Now I have another question, I want to run this from a slave database ie grab the query data but the sphinx requires the REPLACE INTO which obv cant run on a slave instance so my question is this - is it possible to hook this up to run on the master for the replaces and the slave for the other queries. I intend on going and playing but wondered before hand whether anyone had a solution?

Thanks

Neil

Can I ask why?

searchd can be on any computer and the database it looks into can be on any other one (that it can see). You obvioulsy have to configure the front end to look at searchd on the correct computer and change the localhost references to the IP address of the machine that has searchd running on it.

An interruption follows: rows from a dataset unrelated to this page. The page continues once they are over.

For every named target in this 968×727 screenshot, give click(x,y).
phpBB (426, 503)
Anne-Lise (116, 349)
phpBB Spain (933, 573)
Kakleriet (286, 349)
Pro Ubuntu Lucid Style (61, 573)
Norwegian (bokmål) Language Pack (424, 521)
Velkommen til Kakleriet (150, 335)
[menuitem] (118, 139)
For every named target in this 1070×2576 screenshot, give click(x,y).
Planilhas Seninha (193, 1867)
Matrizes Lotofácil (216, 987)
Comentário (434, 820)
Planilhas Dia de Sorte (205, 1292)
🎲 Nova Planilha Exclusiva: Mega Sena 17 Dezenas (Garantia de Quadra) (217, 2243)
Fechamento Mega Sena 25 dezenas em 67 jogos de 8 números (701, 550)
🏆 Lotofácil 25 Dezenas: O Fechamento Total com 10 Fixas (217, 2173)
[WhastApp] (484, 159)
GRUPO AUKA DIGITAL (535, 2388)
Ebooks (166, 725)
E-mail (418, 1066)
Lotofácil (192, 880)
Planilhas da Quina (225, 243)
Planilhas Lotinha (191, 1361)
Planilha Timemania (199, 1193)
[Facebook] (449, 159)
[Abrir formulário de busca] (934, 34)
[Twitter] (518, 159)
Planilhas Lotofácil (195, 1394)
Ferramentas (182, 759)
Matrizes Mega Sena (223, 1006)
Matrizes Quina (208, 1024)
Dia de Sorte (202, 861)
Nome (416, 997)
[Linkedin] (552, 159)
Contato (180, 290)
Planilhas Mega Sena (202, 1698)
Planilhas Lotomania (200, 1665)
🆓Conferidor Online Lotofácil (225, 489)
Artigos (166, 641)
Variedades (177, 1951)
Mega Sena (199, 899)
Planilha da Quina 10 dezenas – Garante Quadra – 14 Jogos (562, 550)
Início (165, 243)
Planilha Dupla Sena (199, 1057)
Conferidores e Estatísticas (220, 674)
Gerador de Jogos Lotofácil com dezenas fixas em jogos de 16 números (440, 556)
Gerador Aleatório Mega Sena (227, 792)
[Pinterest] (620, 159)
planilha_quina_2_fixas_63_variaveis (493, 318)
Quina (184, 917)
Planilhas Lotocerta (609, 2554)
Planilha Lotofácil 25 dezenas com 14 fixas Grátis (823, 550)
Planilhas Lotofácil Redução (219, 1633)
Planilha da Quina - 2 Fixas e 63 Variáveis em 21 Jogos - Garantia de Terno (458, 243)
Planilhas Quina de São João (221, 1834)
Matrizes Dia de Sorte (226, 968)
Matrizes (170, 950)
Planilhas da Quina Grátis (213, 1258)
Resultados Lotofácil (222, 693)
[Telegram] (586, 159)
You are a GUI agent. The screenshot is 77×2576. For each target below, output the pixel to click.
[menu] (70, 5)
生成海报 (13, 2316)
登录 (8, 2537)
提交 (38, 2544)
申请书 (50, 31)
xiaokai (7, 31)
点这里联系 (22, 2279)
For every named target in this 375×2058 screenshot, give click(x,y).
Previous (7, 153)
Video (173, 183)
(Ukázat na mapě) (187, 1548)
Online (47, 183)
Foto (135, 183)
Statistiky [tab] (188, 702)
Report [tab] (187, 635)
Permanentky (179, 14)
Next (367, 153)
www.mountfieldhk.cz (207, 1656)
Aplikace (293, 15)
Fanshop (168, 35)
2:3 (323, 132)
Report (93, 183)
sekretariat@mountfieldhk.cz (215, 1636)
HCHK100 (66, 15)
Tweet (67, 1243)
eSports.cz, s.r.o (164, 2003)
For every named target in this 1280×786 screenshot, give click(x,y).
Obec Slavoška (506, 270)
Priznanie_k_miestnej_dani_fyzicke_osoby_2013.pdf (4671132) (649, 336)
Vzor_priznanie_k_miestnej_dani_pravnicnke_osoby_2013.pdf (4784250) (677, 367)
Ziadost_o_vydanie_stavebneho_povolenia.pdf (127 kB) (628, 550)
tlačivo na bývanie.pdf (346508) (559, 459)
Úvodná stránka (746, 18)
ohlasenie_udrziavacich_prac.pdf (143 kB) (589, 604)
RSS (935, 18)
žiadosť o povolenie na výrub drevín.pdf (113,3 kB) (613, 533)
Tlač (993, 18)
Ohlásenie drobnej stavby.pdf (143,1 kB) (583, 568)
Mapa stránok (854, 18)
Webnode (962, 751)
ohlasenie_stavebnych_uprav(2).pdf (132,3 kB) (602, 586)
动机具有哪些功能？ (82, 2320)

But the load from indexing the files isn't that great and the way Oban has implemented it with a main index and deltas means that even with a large board with lots of posts and we get from 10,000 to 40,000 a day running the rebuild of the full index once a day at a quite preriod will not put a load on the database (and in our case with a file with nearly 12 million posts it takes under 5 minutes). The creation of the delta file which I run every 5 minutes takes just a few seconds.

Sphinx's overhead when indexing seems very small (as far as I can tell) on the mySQL database so I don't see the need to complicate things.

In my setup:

HTML front ends (x8 - 10.10.10.11 to 10.10.10.18) sphinx.php points to 10.10.10.19

10.10.10.19 - searchd when index created looks at 10.10.10.1

10.10.10.1 - mySQL master database

As I understand it all Sphinx leaves in the database is a marker to say where the line between the main and delta database is.

Good luck Neil :)

orban
25 Nov 2006, 10:24
Yeah, my users are complaining about the out of order results, but I haven't had the time lately to delve into it. I swear at one point it was working, but now.. not so much.

That's really weird :(

I never had this problem.

amcd
25 Nov 2006, 10:32
That's really weird :(

I never had this problem.
i have the same problem, though no one has complained yet

orban
25 Nov 2006, 10:36
Can you reproduce this with "search" on the same input?

Might be worth asking in the sphinx forums.

DaiTengu
25 Nov 2006, 10:39
For curiousity's sake, can I get rid of any of my indexes on the post table now? The table crashes periodically, and with the fulltext index it takes almost an hour to repair.

Neil Lock
25 Nov 2006, 11:14
hey,

cheers for the help, probably against our server peoples wishes i indexed from the master database (our master db is fairly heavily loaded - we were trying to avoid adding anything new which may "tip it over") - so i now have an indexed db, the searchd daemon running now all i need to do is play around and write some scripts to manipulate the data the searchd returns - my first job is to build a standalone search which can be used to test before it goes live on our forums. I am actually quite excited about this product and looking forward to using it. Cheers guys. Will keep you posted on progress.

Neil

DaiTengu
01 Dec 2006, 21:55
has anyone managed to fix the out-of-order results on their forum, yet?

kmike
02 Dec 2006, 07:32
I'm taking a wild guess here, but maybe the returned results are sorted by relevance, that's why they seem out of order? (which order btw? date posted?)

DaiTengu
02 Dec 2006, 08:02
Yeah, they're supposed to be sorted by date. Apparently I'm not the only person having the problem.

ALanJay
02 Dec 2006, 08:14
Yeah, they're supposed to be sorted by date. Apparently I'm not the only person having the problem.

When I wrote a search against oanother (non forum database) and I added sort by date I discovered that the place that the sort type is set matters.

ie

////////////
// do query
////////////
$cl = new SphinxClient ();
$cl->SetServer ( $sphinx_server, $sphinx_port );
$cl->SetWeights ( array ( 100, 1 ) );
// Number of results to display //
$cl->SetLimits ( intval(0), intval($limit) );
// $cl->SetMatchMode ( $any ? SPH_MATCH_ANY : SPH_MATCH_ALL );
$cl->SetMatchMode ( $sp_srch );
$cl->SetSortMode ( $sp_sort );
$cl->SetGroups ( $groups );
$cl->SetGroups2 ( $groups2 );
$cl->SetGroups3 ( $groups3 );
$cl->SetGroups4 ( $groups4 );
$cl->SetGroups5 ( $groups5 );
$res = $cl->Query ( $q, $index );

Works for me byt putting the "SetSortMode" below Group 5 didn't work not sure why :) But it might be worth checking where it appears.